Based on a past forum conversation with him, I can deduce that he's only interested in solving puzzles independently of any outside help (and is primarily is interested in puzzle making). This is a great thing, however, my guess is that one of the ways he has managed to not look at other people's solutions is to refuse to learn notation. Should he see a move sequence by accident, he will not be able to understand it anyway. (Prevention is the ultimate form of defense.)

Again, fantastic puzzle!


----------



## Hssandwich (Nov 28, 2015)

Petaminx ball in a dodecahedron?


----------



## BananaSlayer64 (Nov 28, 2015)

Hssandwich said:


> Petaminx ball in a dodecahedron?


lel that would be epic


----------



## stoic (Nov 28, 2015)

Sensational puzzle!
Great job.


----------



## Larfleeze (Dec 11, 2015)

Very creative idea!


----------



## Matt11111 (Dec 11, 2015)

BananaSlayer64 said:


> lel that would be epic



Oh dear. I'd probably spend my whole life trying to solve it and get nowhere. Anyone got a Gigaminx?


----------



## Tony Fisher (Dec 12, 2015)

Hssandwich said:


> Petaminx ball in a dodecahedron?


I was so incredibly close to doing that just after my Petaminx Ball but didn't think it was worth doing. I regret it now especially since I sold both Petaminx Balls.



Christopher Mowla said:


> Just to save several people (with good intentions) a headache, I learned the hard way that Mr. Fisher does not want to learn notation. Please post a link to alg.cubing.net. I would spend time doing this, but I doubt he'll even look at it.

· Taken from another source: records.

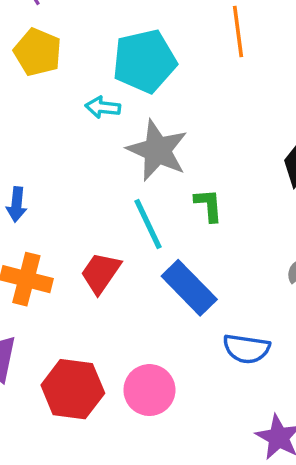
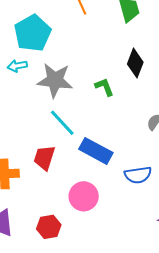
green L-shape: (208, 205) -> (104, 87), moved
red hexagon: (73, 389) -> (49, 227), size x0.7
pink circle: (149, 390) -> (84, 196), moved

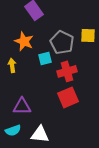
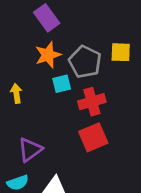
orange star: (24, 41) -> (48, 55), moved, turned 30
purple triangle: (22, 106) -> (30, 150), turned -36

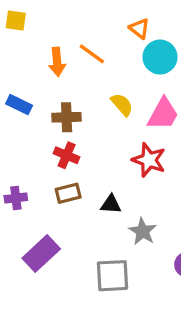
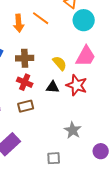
yellow semicircle: (122, 105) -> (60, 63), moved
black triangle: (111, 204) -> (53, 87), moved
gray square: (112, 276) -> (54, 158), size x0.6

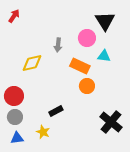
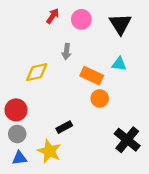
red arrow: (14, 16) -> (53, 16), moved
pink circle: (87, 38) -> (81, 19), moved
yellow star: (43, 132) -> (49, 151), size x1.5

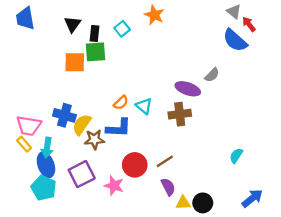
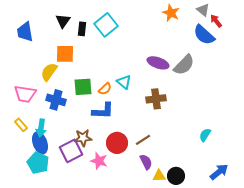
orange star: (154, 15) -> (171, 13), moved
blue trapezoid: (25, 18) -> (25, 32), moved
cyan square: (122, 29) -> (106, 25), size x1.6
green square: (96, 52) -> (83, 87), moved
gray semicircle: (212, 75) -> (184, 65), size x1.6
purple ellipse: (188, 89) -> (158, 63), moved
cyan triangle: (144, 106) -> (124, 82), moved
yellow semicircle: (82, 125) -> (49, 72), moved
pink trapezoid: (29, 126) -> (25, 94), moved
brown star: (94, 140) -> (83, 138), moved

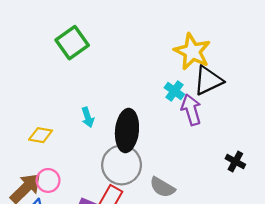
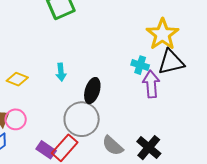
cyan cross: (174, 91) -> (140, 65), turned -30
black ellipse: (127, 131) -> (92, 91), size x0.7
black cross: (235, 162) -> (149, 148), moved, size x1.4

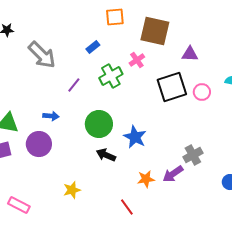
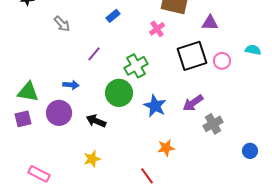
gray arrow: (42, 55) -> (62, 24), size x0.6
green cross: (111, 76) -> (136, 66), moved
black arrow: (106, 155) -> (96, 121), moved
purple arrow: (173, 174) -> (193, 103), moved

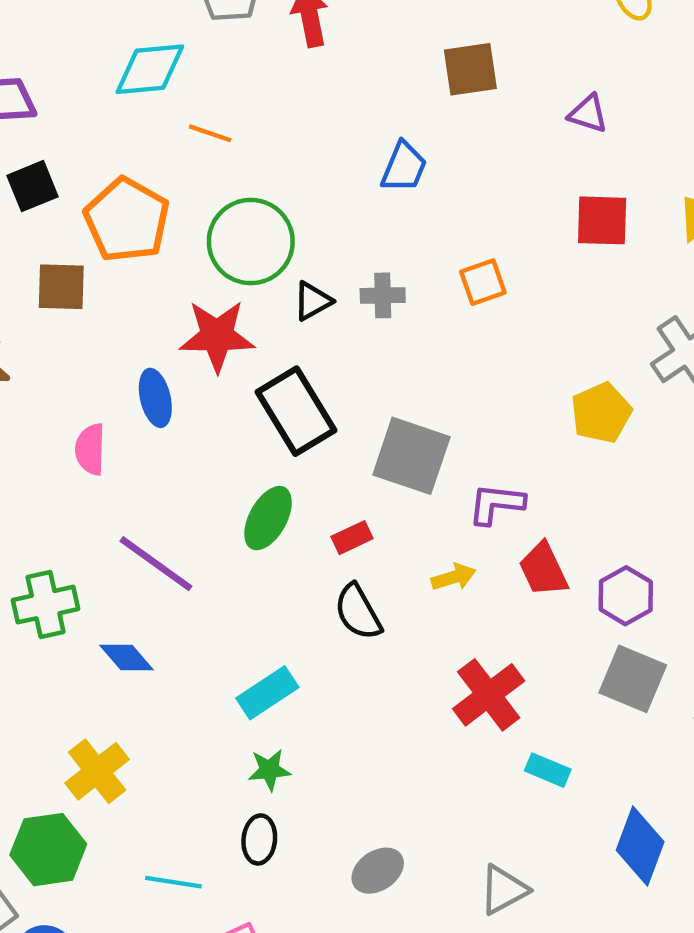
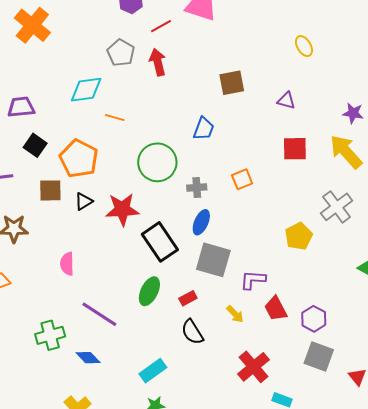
black square: (32, 186) -> (35, 145), turned -30
green circle: (251, 242) -> (157, 162), moved
black triangle: (313, 301) -> (84, 201), moved
blue ellipse: (155, 398) -> (201, 222), moved, turned 40
yellow arrow: (454, 577) -> (235, 314), turned 66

That's correct I wouldn't. I only need to know specifics relating to the topic being discussed if it's not something I am into. I have not intentionally avoided learning notation, I just haven't had the need or inclination to do so.


----------



## unsolved (Mar 10, 2016)

Tony Fisher said:


> This is what I would call an assembly variation made from MoYu 13x13x13 Cube parts plus parts from my 13x13x13 Ball.
> https://www.youtube.com/watch?v=3AAdBlauuIY



That looks incredibly like my 13x13x13 sphere in a cube


----------



## BillyRain (Mar 10, 2016)

Haha Tony got Ninja'd.


----------



## unsolved (Mar 10, 2016)

BillyRain said:


> Haha Tony got Ninja'd.



And what does that mean?


----------



## Tony Fisher (Mar 11, 2016)

Ha ha, for anyone confused it's my puzzle at it's new home. Now I can see what you were doing with the colours.


----------



## unsolved (Mar 12, 2016)

Tony Fisher said:


> Ha ha, for anyone confused it's my puzzle at it's new home. Now I can see what you were doing with the colours.



Yep, it's an awesome puzzle Tony, thanks for making it. The frame can match the sphere, as you see. The "alg" to make pictures or spell things on the 13x13x13 is pretty easy. 4 slices turns can create any horizontal row of centers. You just build the image one slice at a time.

I wasn't disassembling the cube to make that, if that is what you were thinking. One center popped out after the end cap to one of the edges came loose, a result of the trans-atlantic voyage I suppose. With your guidance, I got it all back together. Smooth sailing ever since.


----------



## Tony Fisher (Mar 14, 2016)

I like the lettering but as you know I think it looks far better with middle colours different to the edges. That way it really looks like a ball in a cube and you almost feel as if you could remove it. That illusion is lost by matching them.


----------



## unsolved (Mar 14, 2016)

Tony Fisher said:


> I like the lettering but as you know I think it looks far better with middle colours different to the edges. That way it really looks like a ball in a cube and you almost feel as if you could remove it. That illusion is lost by matching them.



That is very true. Once it is solved, I occasionally shift the frame. But while your solving it, you need a "frame of reference." On such a large cube, I need to solve the perimeter first, or it's too hard to find the exact center color out of the 169 stickers.

Edit: Here you go, offset color frame restored...







By the way, which one of your sphere-in-a-cube puzzles requires new algs to solve and does not behave like a regular cube?


----------



## Tony Fisher (Mar 14, 2016)

unsolved said:


> By the way, which one of your sphere-in-a-cube puzzles requires new algs to solve and does not behave like a regular cube?


That would be my first. It was made from an Eastsheen 4x4x4 which has an internal block to prevent misalignment. That block worked brilliantly to make my puzzle more interesting to solve and also easier to physically use. I resisted making other ball in cube puzzles for a long time after this since I thought they should all be as interesting and not just a shape variation. When I eventually made the 13x13x13 version though I realised they looked really nice and that alone was reason enough to make them. 
The video is 8 years old and I really need to do an updated version with dialogue.


----------



## unsolved (Mar 15, 2016)

Tony Fisher said:


> That would be my first. It was made from an Eastsheen 4x4x4 which has an internal block to prevent misalignment. That block worked brilliantly to make my puzzle more interesting to solve and also easier to physically use.



That is awesome! It's a shame you can't mass produce these after you get the prototypes working.

By the way, I changed my avatar in deference to the offset frame to call more attention to the sphere, as per your recommendations.


----------